### EXTRACTED RECORDS

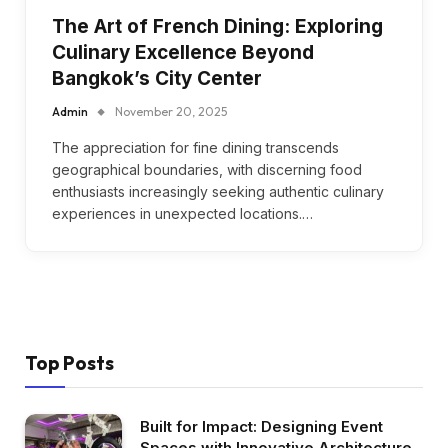
The Art of French Dining: Exploring
Culinary Excellence Beyond
Bangkok’s City Center
Admin
November 20, 2025
The appreciation for fine dining transcends
geographical boundaries, with discerning food
enthusiasts increasingly seeking authentic culinary
experiences in unexpected locations.…
Top Posts
Built for Impact: Designing Event
Spaces with Innovative Architecture,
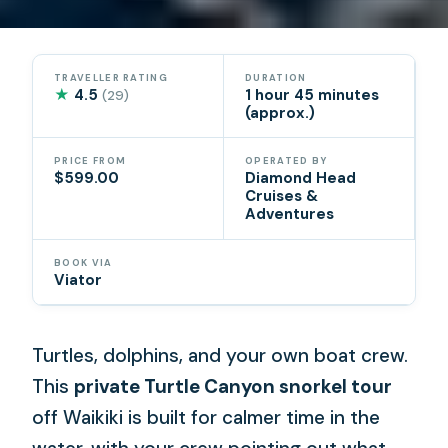
TRAVELLER RATING
DURATION
★
4.5
1 hour 45 minutes
(29)
(approx.)
PRICE FROM
OPERATED BY
$599.00
Diamond Head
Cruises &
Adventures
BOOK VIA
Viator
Turtles, dolphins, and your own boat crew.
This
private Turtle Canyon snorkel tour
off Waikiki is built for calmer time in the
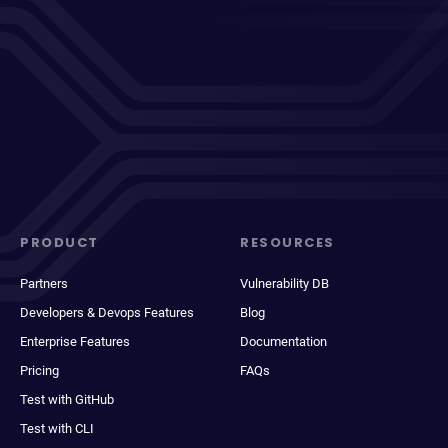
PRODUCT
RESOURCES
Partners
Vulnerability DB
Developers & Devops Features
Blog
Enterprise Features
Documentation
Pricing
FAQs
Test with GitHub
Test with CLI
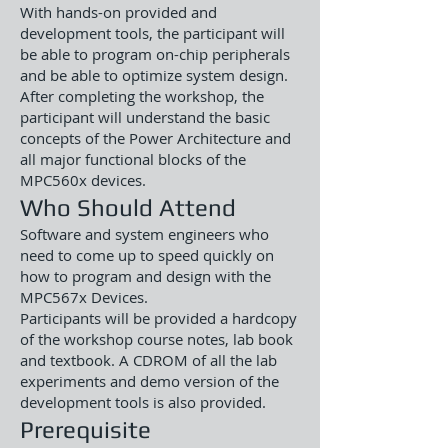
With hands-on provided and
development tools, the participant will
be able to program on-chip peripherals
and be able to optimize system design.
After completing the workshop, the
participant will understand the basic
concepts of the Power Architecture and
all major functional blocks of the
MPC560x devices.
Who Should Attend
Software and system engineers who
need to come up to speed quickly on
how to program and design with the
MPC567x Devices.
Participants will be provided a hardcopy
of the workshop course notes, lab book
and textbook. A CDROM of all the lab
experiments and demo version of the
development tools is also provided.
Prerequisite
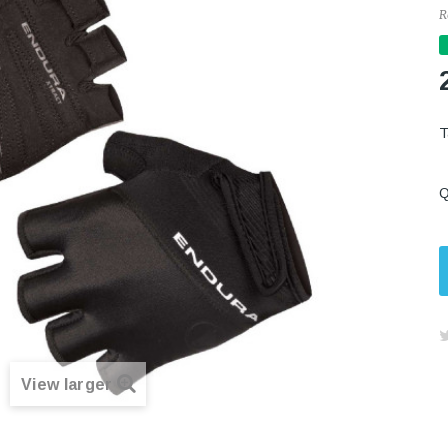
R
Q
View larger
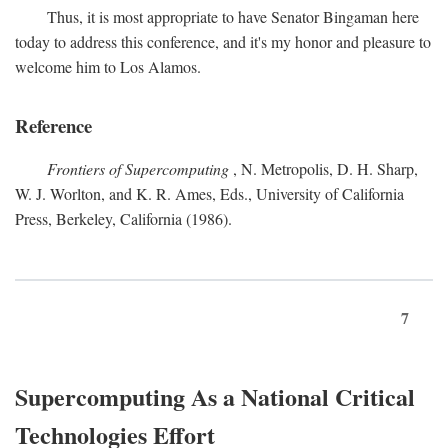
Thus, it is most appropriate to have Senator Bingaman here
today to address this conference, and it's my honor and pleasure to
welcome him to Los Alamos.
Reference
Frontiers of Supercomputing
, N. Metropolis, D. H. Sharp,
W. J. Worlton, and K. R. Ames, Eds., University of California
Press, Berkeley, California (1986).
7
Supercomputing As a National Critical
Technologies Effort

######

WORK INSTRUCTION =>
When repeating the entries, leave out every picture and keep the rest exact.

EXERCISE SOLUTION =>
The Art of French Dining: Exploring
Culinary Excellence Beyond
Bangkok’s City Center
Admin
November 20, 2025
The appreciation for fine dining transcends
geographical boundaries, with discerning food
enthusiasts increasingly seeking authentic culinary
experiences in unexpected locations.…
Top Posts
Built for Impact: Designing Event
Spaces with Innovative Architecture,
TRAVELLER RATING
DURATION
★
4.5
1 hour 45 minutes
(29)
(approx.)
PRICE FROM
OPERATED BY
$599.00
Diamond Head
Cruises &
Adventures
BOOK VIA
Viator
Turtles, dolphins, and your own boat crew.
This
private Turtle Canyon snorkel tour
off Waikiki is built for calmer time in the
PRODUCT
RESOURCES
Partners
Vulnerability DB
Developers & Devops Features
Blog
Enterprise Features
Documentation
Pricing
FAQs
Test with GitHub
Test with CLI
With hands-on provided and
development tools, the participant will
be able to program on-chip peripherals
and be able to optimize system design.
After completing the workshop, the
participant will understand the basic
concepts of the Power Architecture and
all major functional blocks of the
MPC560x devices.
Who Should Attend
Software and system engineers who
need to come up to speed quickly on
how to program and design with the
MPC567x Devices.
Participants will be provided a hardcopy
of the workshop course notes, lab book
and textbook. A CDROM of all the lab
experiments and demo version of the
development tools is also provided.
Prerequisite
R
Q
View larger
Thus, it is most appropriate to have Senator Bingaman here
today to address this conference, and it's my honor and pleasure to
welcome him to Los Alamos.
Reference
Frontiers of Supercomputing
, N. Metropolis, D. H. Sharp,
W. J. Worlton, and K. R. Ames, Eds., University of California
Press, Berkeley, California (1986).
7
Supercomputing As a National Critical
Technologies Effort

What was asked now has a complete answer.